El resto, como se suele decir, es historia. Nintendo gobernó el Reino de los Videojuegos con mano de hierro durante décadas, devolviéndolo al camino del éxito y la prosperidad y expandiendo su dominio a mercados hasta entonces poco explotados como el europeo, compitiendo en igualdad de condiciones con los ordenadores de ocho y dieciséis bits, controlando a los productores independientes para evitar que la calidad de los juegos se resintiera y atrayendo a nuevas familias nobles que trajeron una sana competencia al mercado.
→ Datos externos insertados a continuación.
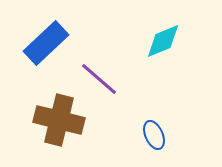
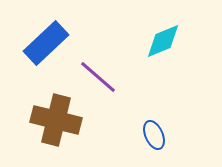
purple line: moved 1 px left, 2 px up
brown cross: moved 3 px left
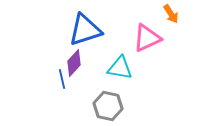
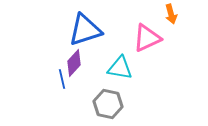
orange arrow: rotated 18 degrees clockwise
gray hexagon: moved 2 px up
El reino también dejo de ser un ente monolítico, siendo dividido en provincias con intereses dispares pero complementarios y que funcionaban de manera autónoma. Para cuando los nipones abandonaron el trono, el futuro del reino estaba asegurado gracias a un mercado fuerte y mucho más diverso, nunca más ligado a la fortuna (o desgracia) de una o dos grandes familias, ni a las caprichosas decisiones de sus líderes. Y de Ray I, el Rey Tejedor, nunca más se supo. Aunque la verdad es que nadie se molestó demasiado en buscarlo, por si acaso…

Y colorín colorado, este cuento se ha acabado.